In our initial neural network with one hidden layer of size 100, the training score is reaching 1.0 while validation score is in the low 0.9s. This is a significant improvement over the previous Naive Bayes model, however, there also seems to be some overfitting. Deeper networks also overfitted wihout improving performance. We enabled the `early_stopping` option which stops training when validation scores stop improving to combat this problem. This also decrease training time which is a plus.

The tuned model uses one hidden layer of size 50, which exhibits good generalization and validation score.

In [7]:
x_validation_vec = corpus2matrix(x_validation)

In [8]:
y_train_pred = model.predict_proba(x_train_vec)
y_validation_pred = model.predict_proba(x_validation_vec)

print('Train ROC AUC:', roc_auc_score(y_train, y_train_pred))
print('Validation ROC AUC:', roc_auc_score(y_validation, y_validation_pred))

Train ROC AUC: 0.9861423536460044
Validation ROC AUC: 0.9689210539389465


## Model performance evaluation

In [9]:
x_test_vec = corpus2matrix(x_test)
y_test_pred = model.predict_proba(x_test_vec)
print('Test ROC AUC:', roc_auc_score(y_test, y_test_pred))

Test ROC AUC: 0.9673785646821336


In [10]:
roc_auc_score(y_test, y_test_pred, average=None)

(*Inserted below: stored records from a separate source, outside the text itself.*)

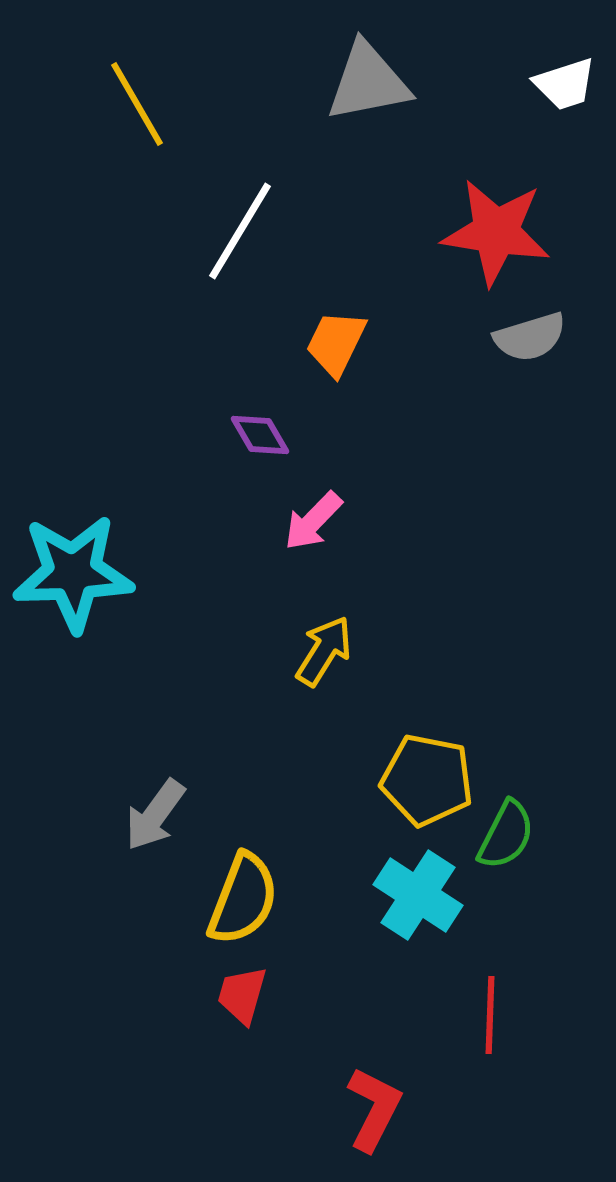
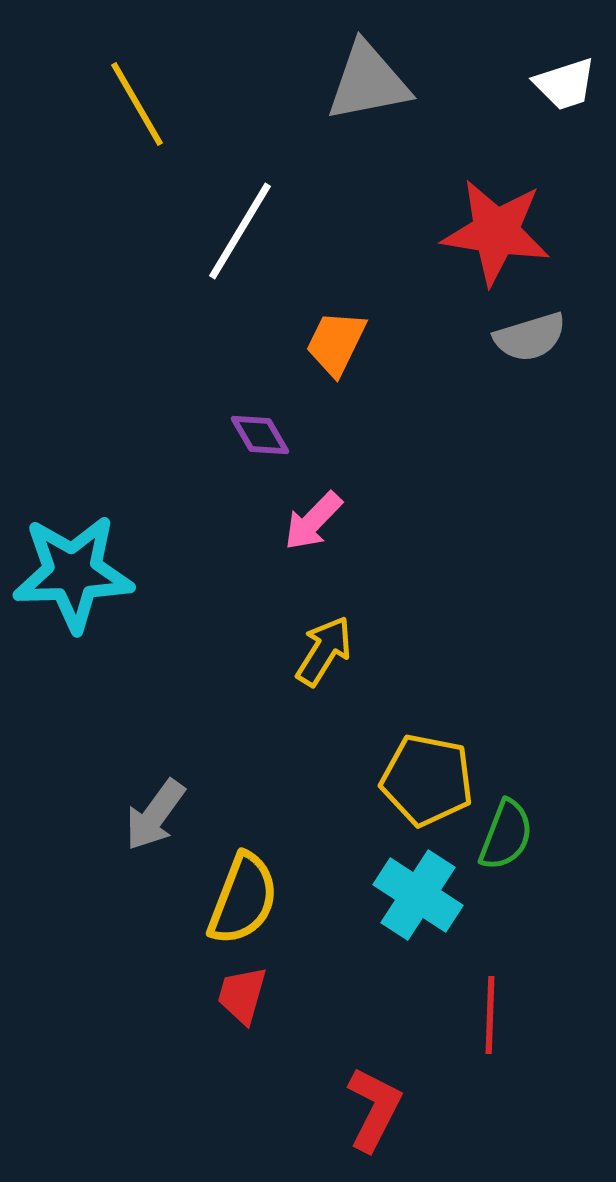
green semicircle: rotated 6 degrees counterclockwise
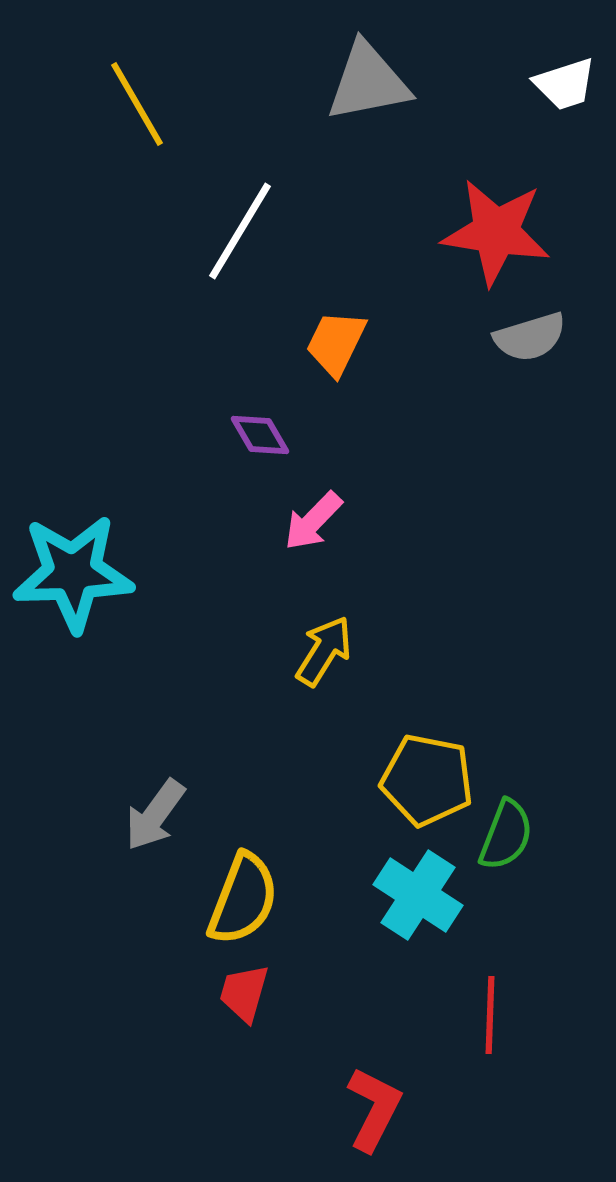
red trapezoid: moved 2 px right, 2 px up
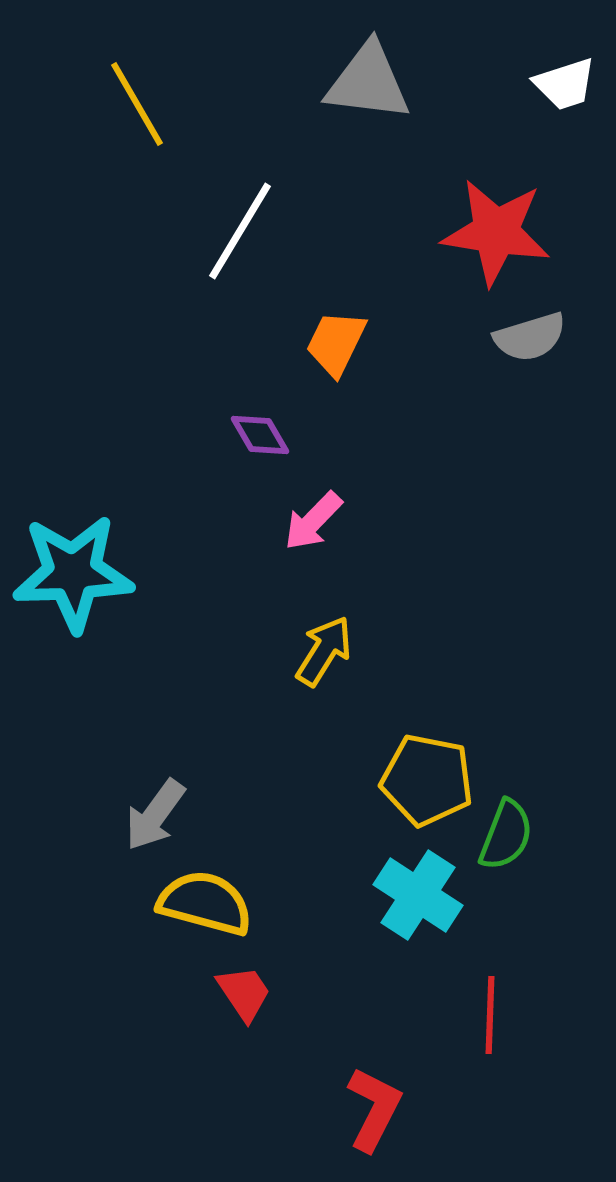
gray triangle: rotated 18 degrees clockwise
yellow semicircle: moved 38 px left, 4 px down; rotated 96 degrees counterclockwise
red trapezoid: rotated 130 degrees clockwise
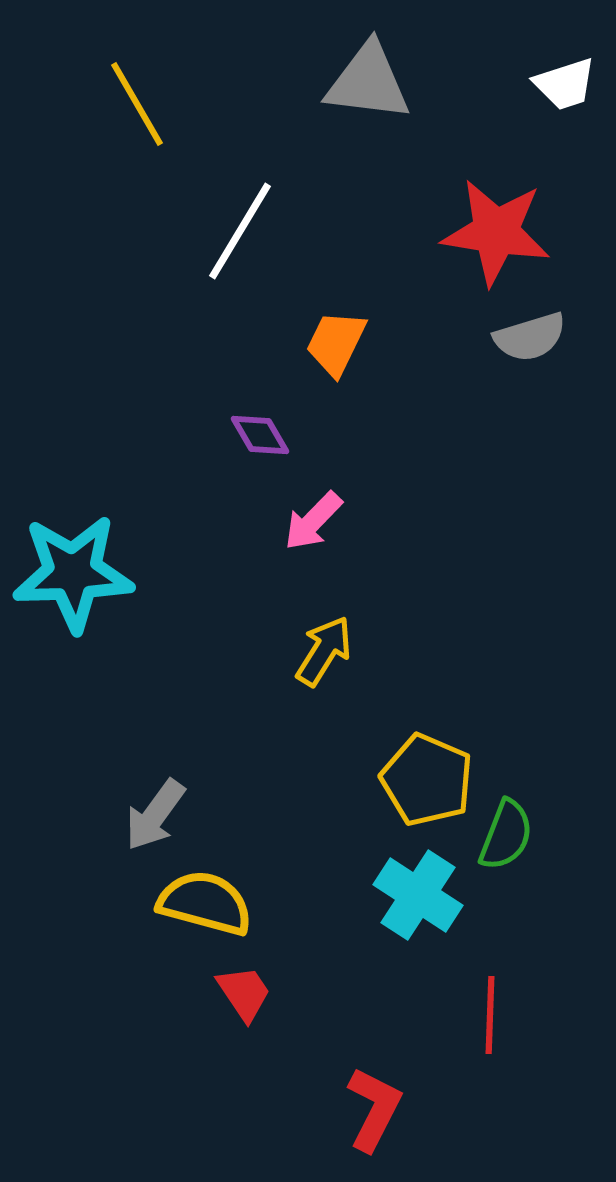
yellow pentagon: rotated 12 degrees clockwise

array([0.99058215, 0.95571743, 0.97939484, 0.9554448 , 0.9684104 ,
       0.95472177])

Using word embeddings and neural networks improved our test scores by over 7% compared to the naive bayes model. Labels with relatively little training data also performs quite well. In the next notebook we will attempt to retrain the pretrained word vectors to improve coverage, as well as try using more sophisticated architectures.